The dilettante-specialist may have been a rarity in the realm of detection, but it wasn’t in other areas. Professor Challenger, Doyle’s doughty scientist, has no official associations; he was a “non-academic gentleman scientist in the traditional mode of Darwin and Wallace.” Challenger runs into rather more problems than does Holmes when it comes to verifiability, with his claims of a Lost World disputed as nonsense. But it’s in the realm of new rising scientific associations—the Zoological Society, in this case—that Challenger is able to prove his case.
This tension between independent-minded actors and officialdom runs through much of Doyle’s work. It’s something other than the broader English cult of the amateur at work, however: These protagonists often hold aims that are parallel to but distinct from those of official bodies.

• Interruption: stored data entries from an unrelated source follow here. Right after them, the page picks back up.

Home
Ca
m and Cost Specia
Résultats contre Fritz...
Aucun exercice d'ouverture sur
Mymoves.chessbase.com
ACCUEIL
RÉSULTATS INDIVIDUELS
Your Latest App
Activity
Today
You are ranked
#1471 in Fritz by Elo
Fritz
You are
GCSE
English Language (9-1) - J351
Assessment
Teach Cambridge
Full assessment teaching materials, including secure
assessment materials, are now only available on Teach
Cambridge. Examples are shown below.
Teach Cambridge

This is dramatically evident in Kerr’s consideration of the Holmes canon in its relation to law and order. Holmes’s sense of justice, in a deviation from previous crime fiction, is serially askew from any official conception of the term. Holmes is openly contemptuous of the king in “A Scandal in Bohemia”—a figure who, after all, is seeking to protect his throne through skullduggery. The second Holmes story, “A Case of Identity,” is, as Kerr notes, “a detective story without either crime or punishment.” Holmes’s cases deliver solutions far more often than they deliver justice, and Holmes’s sense of that quality is repeatedly attuned more to the spirit than to the letter of the law. Holmes isn’t simply trumping the police at their own work; he’s playing a similar but different game, in which the actual workings of official justice seem an afterthought.

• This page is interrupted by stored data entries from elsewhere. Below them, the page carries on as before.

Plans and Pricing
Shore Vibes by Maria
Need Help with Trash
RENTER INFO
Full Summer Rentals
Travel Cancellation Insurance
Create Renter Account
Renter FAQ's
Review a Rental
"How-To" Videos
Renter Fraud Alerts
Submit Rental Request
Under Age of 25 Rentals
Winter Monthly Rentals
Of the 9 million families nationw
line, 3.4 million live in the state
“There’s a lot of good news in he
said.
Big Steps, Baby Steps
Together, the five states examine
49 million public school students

The nuance of Doyle’s own game is unfailingly interesting, whether it appears in familiar quarters or in those unknown. Who knew of Doyle’s furious tract against King Leopold’s exploitation, “The Crime of the Congo,” in which Leopold is likened to Tartuffe and Jack the Ripper? Or of the anthropomorphizing science fiction of “When the World Screamed,” a later Professor Challenger story in which the Earth, in response to a miles-long drilling project, literally screams out?
To hear of such things is a surprise. To see them so keenly contextualized is the great merit of Kerr’s volume.
Anthony Paletta is a writer in Brooklyn.